Transitioning from Dominatrix to Technology Entrepreneur: An Unconventional Fight To Combat Intimate Image Abuse
BDSM practitioner Madelaine Thomas is not at all your average tech founder. Following multiple occurrences of clients distributing her private explicit images, she was "sufficiently outraged to take action" and looked to technology for answers.
"Those were beautiful pictures, I'm not ashamed of the photographs, I'm embarrassed of the manner that they were used against me by someone who I have never met," explained Madelaine.
Just over a year since founding her company, Image Angel, which uses invisible forensic watermarking to identify abusers, has won several awards and was recommended as best practice in an independent pornography review recently.
This represents quite a departure from her previous career in providing consensual sexual encounters, dominating clients in the world of BDSM.
A Widespread Issue
The non-consensual sharing of private images, commonly known as revenge porn, is a criminal offence with offenders facing up to two years in prison.
It is not at all an issue exclusively faced by those in the sex industry. A study indicates that around 1.42% of the women in the UK is affected by intimate image abuse on an annual basis.
Madelaine, 37, said survivors lived with shame and stigma. "I think a lot of people will say, 'you put a saucy picture out on the internet, what do you expect?'," she noted.
"I expect respect, I expect consideration, and I expect confidence, and I fail to understand why those are negotiable," she added. "The reality that those images could be subsequently distributed where I live or with people I love and used to hurt them, that's beyond, that's not my choice, that's not an error on my part, that's someone committing abuse."
An Unconventional Path
Madelaine has been practicing as a dominatrix, primarily online, for a decade and always found her work liberating and satisfying. "It's me as a woman in control, a woman who is confident and powerful, offering my body as a treat to someone because I wish to," she described.
"People think it's unusual but I don't see it any differently to a nutritionist or an financial advisor providing a service," she remarked.
She welcomes being something of an anomaly in the world of tech. "I understand that it's bizarre, it's remarkable to think that someone who was a dominatrix is now a creator of a tech company, but it took someone who has been through it to understand the flaws and the changes that needed to happen," she explained.

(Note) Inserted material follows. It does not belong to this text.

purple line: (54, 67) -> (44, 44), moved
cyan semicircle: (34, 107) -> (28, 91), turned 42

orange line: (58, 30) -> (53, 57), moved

She maintained she was not in the least bit techy and was managed to build her company after a lot of sleepless nights, investigation and "consulting experts" who understand tech.

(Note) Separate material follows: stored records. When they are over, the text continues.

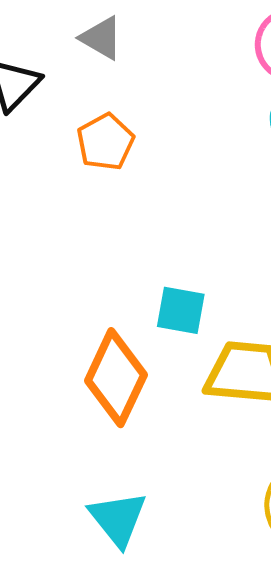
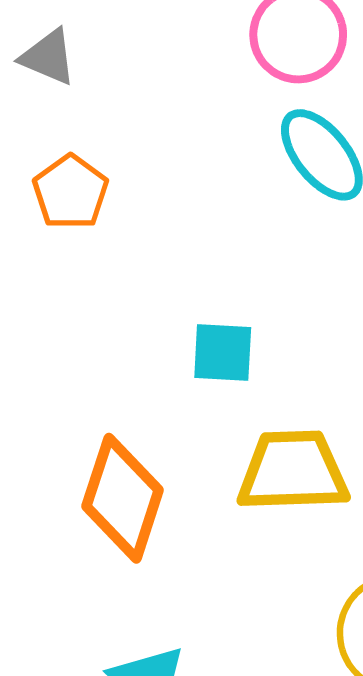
cyan square: (181, 310) -> (223, 353), moved

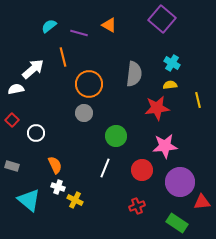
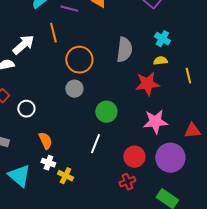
red circle: (142, 170) -> (134, 157), moved
red triangle: (202, 202) -> (192, 131), moved

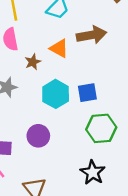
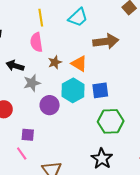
orange triangle: (59, 48) -> (79, 64), moved
purple circle: (38, 136) -> (50, 105), moved

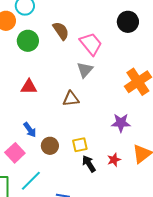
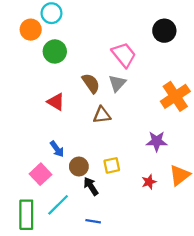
brown semicircle: (61, 31) -> (91, 83), moved
red triangle: (29, 87) -> (56, 102), turned 30
black arrow: (89, 164) -> (91, 186), moved

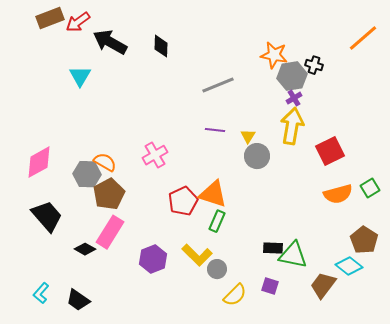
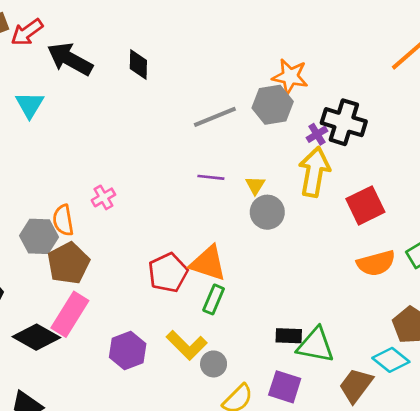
black cross: (314, 65) -> (344, 122), moved, size x1.8
gray hexagon: (292, 76) -> (273, 105), moved
pink cross: (155, 155) -> (103, 197), moved, size x0.7
orange semicircle: (105, 162) -> (63, 220), turned -130
black diamond: (85, 249) -> (36, 337), size x1.6
purple square: (270, 286) -> (285, 387), size x1.4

Understanding the Tech Solution
Image Angel can be used by any online platform where people exchange photos, for instance dating apps, social media and websites.
When an image is viewed by a viewer, it is seamlessly tagged with an invisible forensic watermark which is unique to them.
This covert marker is embedded into the digital file of the image itself and can withstand screenshots, being altered and being re-captured with a different camera.
It ensures that if you find out your image has been circulated without your consent, as long as the service you posted it on has the technology embedded, the sharer's information will be encoded in the image and can be retrieved by a data recovery specialist so action can be taken.
Currently, one platform has implemented her tech and she's in discussions with several more.
Proven Technology, New Application
"This technology is already in use in the film industry, it is employed in sports broadcasting so this is not an untested concept, it's just a novel use and a new system," explained Madelaine.
"We have validated it, we're partnering with a company that has decades of expertise in tech development so we are confident that this is solid and what we now need to do is deploy it widely," she continued.
She said she hoped the technology would also act as a deterrent to potential perpetrators.
Removing Stigma, Shifting Blame
An expert from a support service said she had seen first-hand the panic, distress and self-blame this abuse caused for victims.
"If that self-blame is compounded by a uninformed acquaintance or service who says 'what did you expect?' that self blame can really be reinforced so it's crucial that the response somebody is provided with is that they have committed no error," she stated.
She noted it was inspiring that Madelaine was leveraging her ordeal to create solutions, adding: "It is really important to have this comprehensive strategy towards addressing technology-enabled gender-based abuse, because no one tool is going to be able to tackle this alone, no one helpline, it needs to be this multi-layered response."
TV presenter Jess Davies was only fifteen when images of her in a state of undress were shared around her local community. It was the beginning of multiple violations Jess experienced in her teens and 20s that would later shape her advocacy work.
"It took so long, an excessive amount of time for someone to tell me, 'you are not to blame' and 'that was wrong'," said Jess.
She too is dedicated to removing the stigma of intimate image abuse from the victims to the perpetrators. "It isn't a crime to consensually send an image to someone," said Jess.
"However, it is illegal to distribute that without consent and I think that should always be where the responsibility is," she concluded.